13 mai 2019 ; il y a six ans, des fidèles chrétiens du village de Singa dans la paroisse de Notre Dame du lac Bam dans le diocèse de Ouahigouya étaient froidement abattus par des terroristes. 24 heures plus tôt, le 12 mai, l’abbé Siméon YAMPA et plusieurs de ses paroissiens étaient assassinés à Dablo, dans le même diocèse. Dans ce texte Inspiré du récit d’un témoin, l’Abbé Raoul Konseimbo rappelle la mémoire des martyrs de Singa.
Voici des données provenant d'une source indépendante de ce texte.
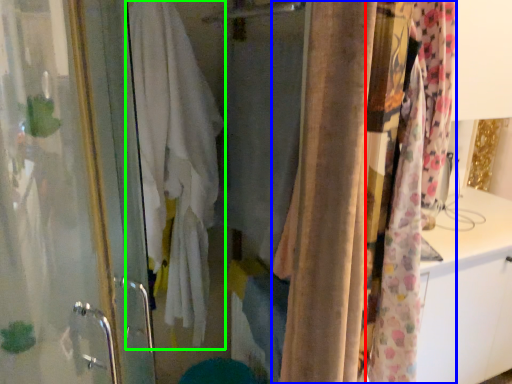 Question: Which object is the closest to the curtain (highlighted by a red box)? Choose among these: curtain (highlighted by a blue box) or bath towel (highlighted by a green box).

Choices:
 (A) curtain
 (B) bath towel

Answer: (A) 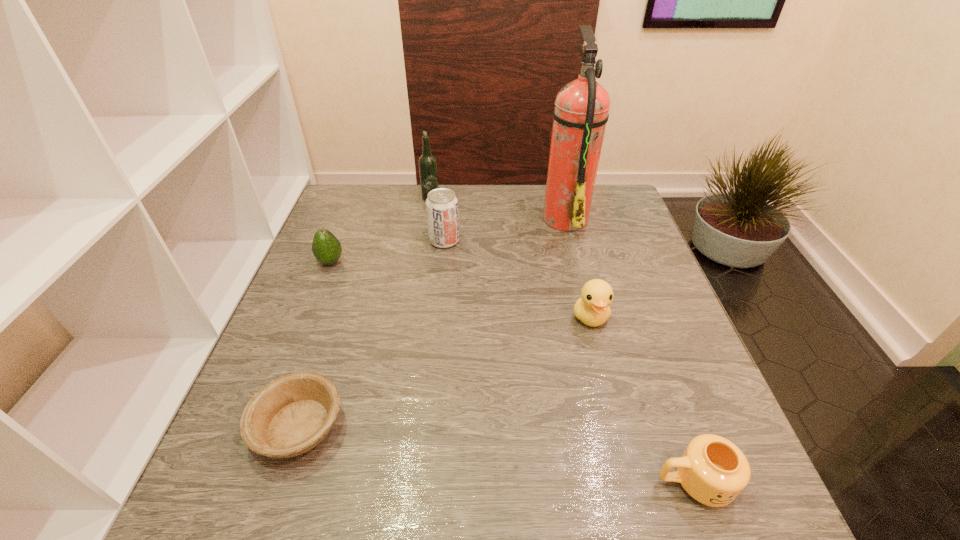 Image resolution: width=960 pixels, height=540 pixels. I want to click on mug that is at the near edge, so click(x=713, y=470).

Locate an element on the screen. This screenshot has height=540, width=960. bowl that is at the near edge is located at coordinates (291, 415).

This screenshot has height=540, width=960. Identify the location of avocado at the left edge. (326, 248).

Image resolution: width=960 pixels, height=540 pixels. What are the coordinates of `bowl that is positioned at the left edge` in the screenshot? It's located at (291, 415).

Find the location of a particular element. The width and height of the screenshot is (960, 540). fire extinguisher present at the right edge is located at coordinates (581, 112).

Identify the location of duck that is positioned at the right edge. (592, 308).

What are the coordinates of `mug at the right edge` in the screenshot? It's located at (713, 470).

Locate an element on the screen. This screenshot has height=540, width=960. object at the near left corner is located at coordinates (291, 415).

Locate an element on the screen. Image resolution: width=960 pixels, height=540 pixels. object present at the far right corner is located at coordinates (581, 112).

Locate an element on the screen. object that is at the near right corner is located at coordinates (713, 470). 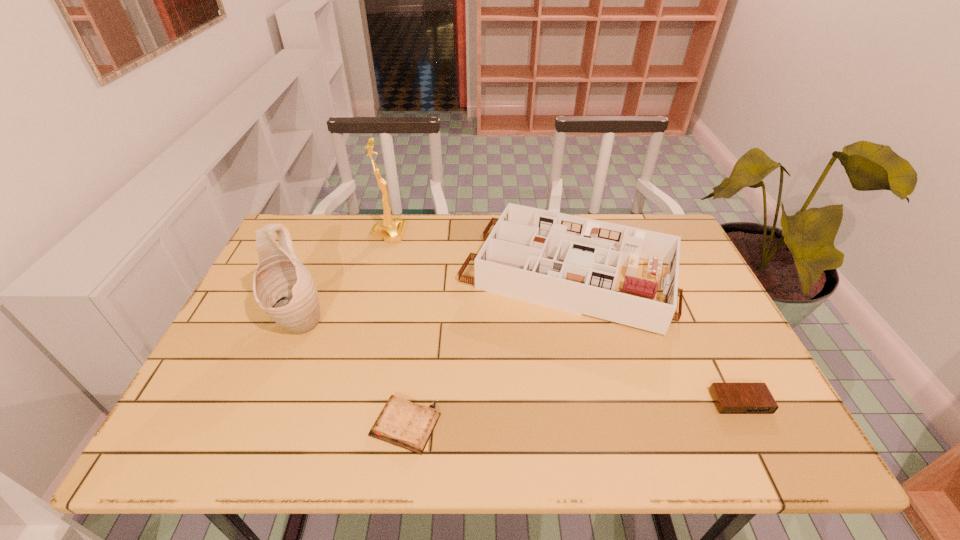 What are the coordinates of `vacant space at the left edge` in the screenshot? It's located at (252, 339).

This screenshot has width=960, height=540. Find the location of `vacant space at the right edge of the desktop`. vacant space at the right edge of the desktop is located at coordinates (706, 287).

I want to click on free space at the far left corner of the desktop, so click(301, 229).

This screenshot has width=960, height=540. I want to click on free space between the fourth tallest object and the second object from left to right, so click(x=564, y=318).

Locate an element on the screen. This screenshot has height=540, width=960. free space between the dollhouse and the alarm clock is located at coordinates (654, 338).

Where is `unoccupied area between the dollhouse and the leftmost object`? The image size is (960, 540). unoccupied area between the dollhouse and the leftmost object is located at coordinates (433, 298).

Find the location of a particular element. The image size is (960, 540). free space between the dollhouse and the award is located at coordinates (478, 254).

This screenshot has height=540, width=960. I want to click on vacant space in between the alarm clock and the award, so (x=564, y=318).

The width and height of the screenshot is (960, 540). Identify the location of vacant point located between the alarm clock and the leftmost object. (520, 361).

Where is `free spot between the alarm clock and the diary`? free spot between the alarm clock and the diary is located at coordinates (573, 414). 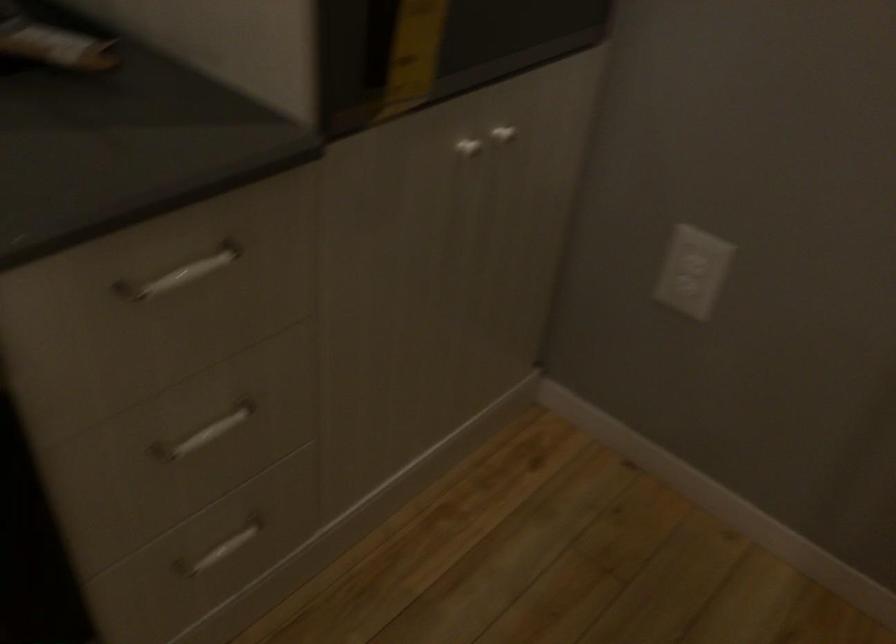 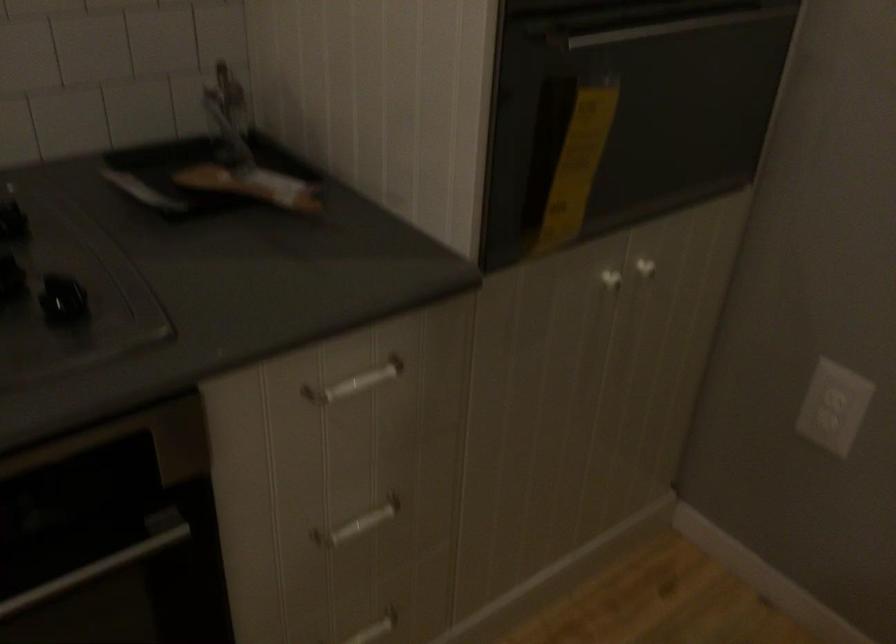 The point at (187,275) is marked in the first image. Where is the corresponding point in the second image?

(355, 383) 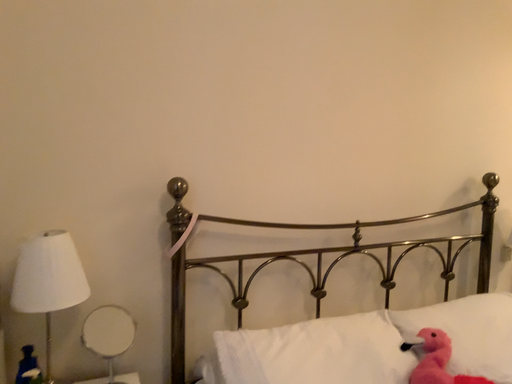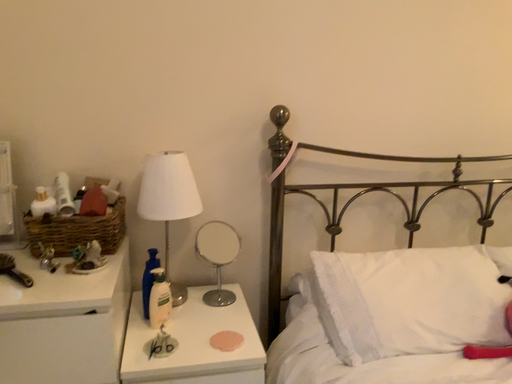 Question: Which way did the camera rotate in the video?

Choices:
 (A) rotated right
 (B) rotated left

Answer: (B) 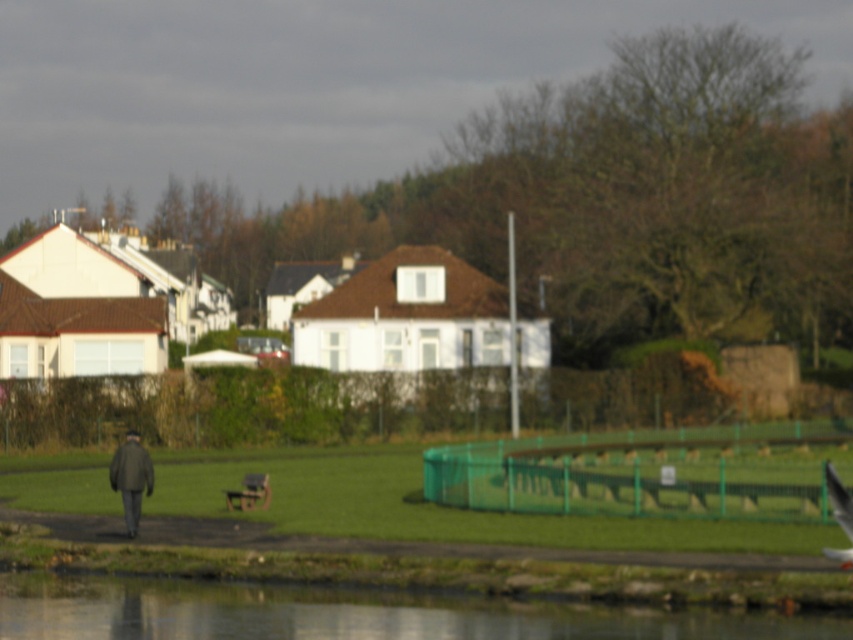 Question: Can you confirm if transparent water at lower center is positioned below white feathered bird at lower right?

Choices:
 (A) no
 (B) yes

Answer: (B)

Question: Which point appears closest to the camera in this image?

Choices:
 (A) (456, 598)
 (B) (241, 496)

Answer: (A)

Question: Observing the image, what is the correct spatial positioning of dark gray wool coat at lower left in reference to wooden park bench at center?

Choices:
 (A) above
 (B) below

Answer: (A)

Question: Which point is closer to the camera?

Choices:
 (A) (129, 440)
 (B) (843, 492)
 (C) (234, 618)
 (D) (254, 484)

Answer: (B)

Question: Based on their relative distances, which object is nearer to the wooden park bench at center?

Choices:
 (A) dark gray wool coat at lower left
 (B) transparent water at lower center

Answer: (A)

Question: Is transparent water at lower center to the right of white feathered bird at lower right from the viewer's perspective?

Choices:
 (A) no
 (B) yes

Answer: (A) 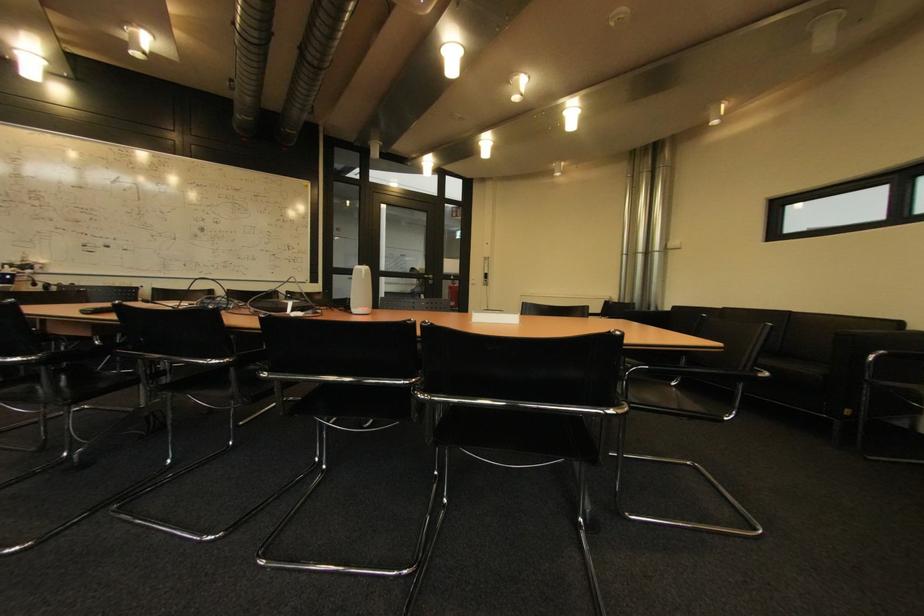 You are a GUI agent. You are given a task and a screenshot of the screen. Output one action in this format:
    pyautogui.click(x=<x>, y=<y>)
    Task: Click on the black sofa sitting surface
    The width and height of the screenshot is (924, 616).
    Given the screenshot: What is the action you would take?
    pyautogui.click(x=793, y=363) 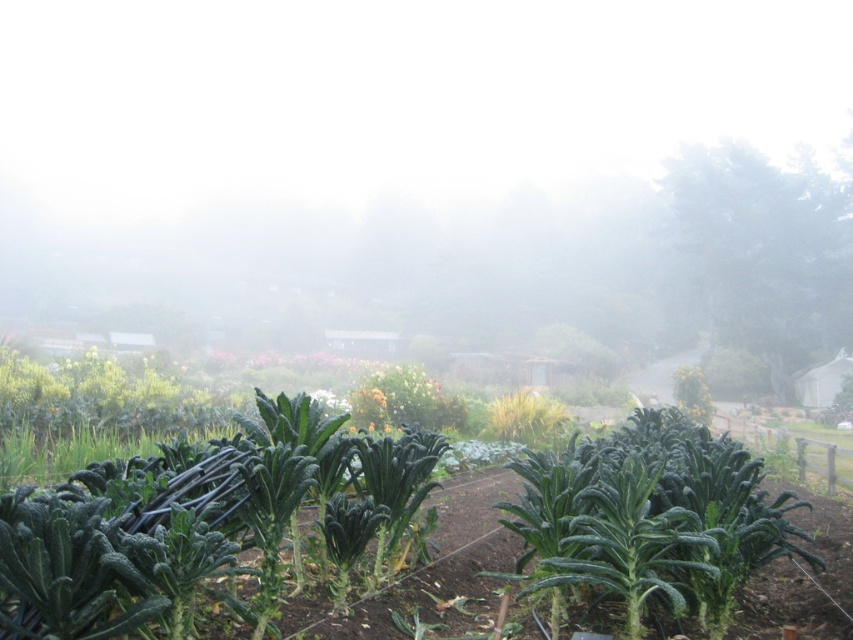 Question: Can you confirm if white misty fog at upper center is positioned to the right of green leafy vegetables at center?

Choices:
 (A) no
 (B) yes

Answer: (B)

Question: In this image, where is white misty fog at upper center located relative to green leafy vegetables at center?

Choices:
 (A) below
 (B) above

Answer: (B)

Question: Can you confirm if white misty fog at upper center is bigger than green leafy vegetables at center?

Choices:
 (A) no
 (B) yes

Answer: (B)

Question: Among these objects, which one is farthest from the camera?

Choices:
 (A) green leafy vegetables at center
 (B) white misty fog at upper center

Answer: (B)

Question: Which object appears closest to the camera in this image?

Choices:
 (A) green leafy vegetables at center
 (B) white misty fog at upper center

Answer: (A)

Question: Which object is farther from the camera taking this photo?

Choices:
 (A) green leafy vegetables at center
 (B) white misty fog at upper center

Answer: (B) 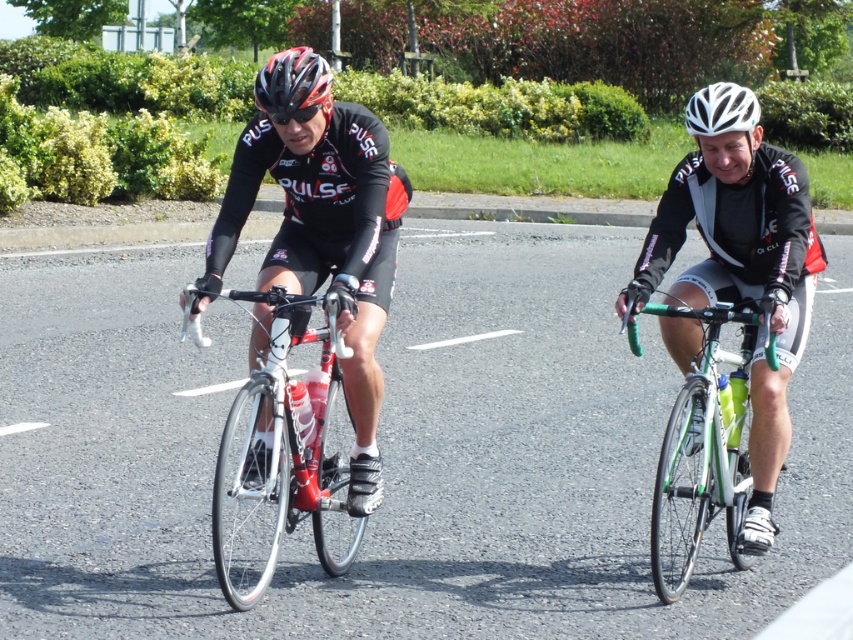 Based on the photo, you are a drone operator trying to capture a closeup shot of the white matte bicycle helmet at upper center. Your drone is currently hovering above the shiny metallic bicycle at center. Can your drone move directly towards the helmet without any obstacles in between? Please consider the distance between them.

The distance between the shiny metallic bicycle at center and the white matte bicycle helmet at upper center is 2.74 meters. Since there are no obstacles mentioned in the scene, the drone can move directly towards the helmet.

You are a spectator at a cycling event and want to take a photo of both the matte black helmet at center and the white matte bicycle helmet at upper center. Which helmet will appear larger in your photo?

The matte black helmet at center appears larger in the photo because it is closer to the viewer compared to the white matte bicycle helmet at upper center.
Un amour plus fort que la peur.

Le 13 mai 2019, le soleil se leva doucement sur Singa, petit village du Bam au Burkina Faso, modeste, oublié du monde, mais rempli d’une foi vibrante. Ce jour-là, l’Église célébrait Notre-Dame de Fatima. À Singa, cette fête était sacrée. Chaque année, les fidèles se préparaient avec ferveur à accueillir la Vierge Marie, portée en procession depuis les villages voisins, dans une statue dressée sur une petite pirogue.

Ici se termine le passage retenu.